HOGE RAAD DER NEDERLANDEN
STRAFKAMER
Nummer23/01636 Bv
Datum12 maart 2024
BESCHIKKING
op het beroep in cassatie tegen een beschikking van de rechtbank Oost-Brabant, economische kamer, van 7 maart 2023, nummer RK 21/001483, op een klaagschrift als bedoeld in artikel 552a van het Wetboek van Strafvordering, ingediend
door
[klaagster ] B.V. (volgens opgave KvK: [klaagster ] B.V.),
gevestigd te [vestigingsplaats] ,
hierna: de klaagster.

1.Procesverloop in cassatie

Het beroep is ingesteld door de klaagster. Namens deze heeft Th.J. Kelder, advocaat te 'sGravenhage, bij schriftuur cassatiemiddelen voorgesteld. De schriftuur is aan deze beschikking gehecht en maakt daarvan deel uit.
De advocaat-generaal A.E. Harteveld heeft geconcludeerd tot vernietiging van de bestreden beschikking, maar uitsluitend wat betreft de last tot teruggave van het fysieke beslag aan de redelijkerwijs rechthebbende en terugwijzing van de zaak naar de rechtbank Oost-Brabant, zittingsplaats ’s-Hertogenbosch, teneinde op het bestaande beklag opnieuw te worden beoordeeld en afgedaan; tot niet-ontvankelijkverklaring van de klaagster in haar beroep voor zover het de klachten over het verschoningsrecht betreft; en tot verwerping van het beroep voor het overige.
2. Beoordeling van de ontvankelijkheid van het beroep naar aanleiding van het tweede cassatiemiddel
2.1
Het cassatieberoep is onder meer gericht tegen de beslissing van de rechtbank tot ongegrondverklaring van het beklag voor zover de klager daaraan ten grondslag heeft gelegd dat zich – ook na een schifting onder leiding van de rechter-commissaris – onder het beslag (digitale) stukken en gegevens bevinden ten aanzien waarvan een bevoegdheid tot verschoning kan worden uitgeoefend.
2.2
Op de gronden die zijn vermeld in de beschikking die de Hoge Raad vandaag heeft uitgesproken in de zaak 23/01615 Bv, ECLI:NL:HR:2024:316, rechtsoverweging 2.3 en 2.4, kan de Hoge Raad het cassatieberoep van de klaagster tegen de onder 2.1 genoemde beslissing niet in behandeling nemen voor zover dit betrekking heeft op het verschoningsrecht van [klaagster 1] of van [klaagster 2] N.V. Het cassatiemiddel moet daarom in zoverre onbesproken blijven.

3.Beoordeling van het derde cassatiemiddel

3.1
Het cassatiemiddel klaagt over de beslissing van de rechtbank dat “de fysieke goederen” moeten worden teruggegeven aan “de redelijkerwijs rechthebbende”.
3.2
Het cassatiemiddel is tevergeefs voorgesteld.
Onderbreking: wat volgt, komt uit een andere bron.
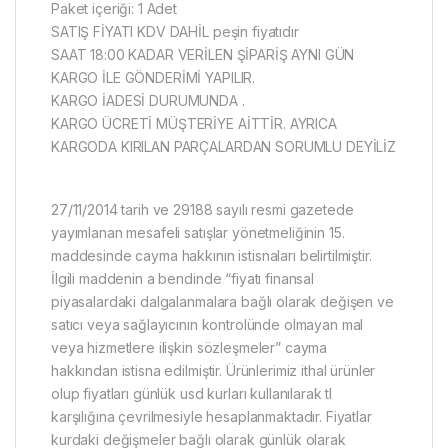
Paket içeriği: 1 Adet
SATIŞ FİYATI KDV DAHİL peşin fiyatıdır
SAAT 18:00 KADAR VERİLEN ŞİPARİŞ AYNI GÜN
KARGO İLE GÖNDERİMİ YAPILIR.
KARGO İADESİ DURUMUNDA .
KARGO ÜCRETİ MÜŞTERİYE AİTTİR. AYRICA
KARGODA KIRILAN PARÇALARDAN SORUMLU DEYİLİZ
27/11/2014 tarih ve 29188 sayılı resmi gazetede
yayımlanan mesafeli satışlar yönetmeliğinin 15.
maddesinde cayma hakkının istisnaları belirtilmiştir.
İlgili maddenin a bendinde “fiyatı finansal
piyasalardaki dalgalanmalara bağlı olarak değişen ve
satıcı veya sağlayıcının kontrolünde olmayan mal
veya hizmetlere ilişkin sözleşmeler” cayma
hakkından istisna edilmiştir. Ürünlerimiz ithal ürünler
olup fiyatları günlük usd kurları kullanılarak tl
karşılığına çevrilmesiyle hesaplanmaktadır. Fiyatlar
kurdaki değişmeler bağlı olarak günlük olarak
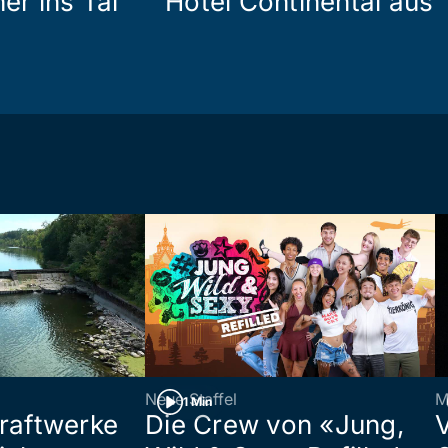
her ins Tal
Hotel Continental aus
Neue Staffel
M
1 Min
raftwerke
Die Crew von «Jung,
De redenen daarvoor staan vermeld in de beschikking die de Hoge Raad vandaag heeft uitgesproken in de zaak 23/01627 Bv, ECLI:NL:HR:2024:313.
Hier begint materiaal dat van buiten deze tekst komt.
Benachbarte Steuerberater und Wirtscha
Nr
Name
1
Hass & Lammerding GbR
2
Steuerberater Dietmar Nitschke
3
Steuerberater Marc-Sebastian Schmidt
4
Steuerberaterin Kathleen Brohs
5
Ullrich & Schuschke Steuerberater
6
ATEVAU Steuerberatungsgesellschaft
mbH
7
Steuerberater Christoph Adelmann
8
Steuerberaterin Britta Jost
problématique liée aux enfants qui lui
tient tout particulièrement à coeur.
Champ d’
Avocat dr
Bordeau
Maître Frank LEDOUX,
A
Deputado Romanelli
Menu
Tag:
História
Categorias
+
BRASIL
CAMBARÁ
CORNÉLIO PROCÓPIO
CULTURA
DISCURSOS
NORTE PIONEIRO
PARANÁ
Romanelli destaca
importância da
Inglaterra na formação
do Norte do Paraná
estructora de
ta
4.Beoordeling van de cassatiemiddelen voor het overige

De Hoge Raad heeft ook de overige de klachten over de uitspraak van de rechtbank beoordeeld. De uitkomst hiervan is dat deze klachten niet kunnen leiden tot vernietiging van die uitspraak. De Hoge Raad hoeft niet te motiveren waarom hij tot dit oordeel is gekomen. Bij de beoordeling van deze klachten is het namelijk niet nodig om antwoord te geven op vragen die van belang zijn voor de eenheid of de ontwikkeling van het recht (zie artikel 81 lid 1 van de Wet op de rechterlijke organisatie).

5.Beslissing

De Hoge Raad:
- verklaart het beroep tegen de onder 2.1 genoemde beslissing van de rechtbank niet-ontvankelijk voor zover die beslissing betrekking heeft op het verschoningsrecht van [klaagster 1] of van [klaagster 2] N.V.;
- verwerpt het beroep voor het overige.
Deze beschikking is gegeven door de vice-president M.J. Borgers als voorzitter, en de raadsheren A.L.J. van Strien en T. Kooijmans, in bijzijn van de waarnemend griffier E. Schnetz, en uitgesproken ter openbare terechtzitting van
12 maart 2024.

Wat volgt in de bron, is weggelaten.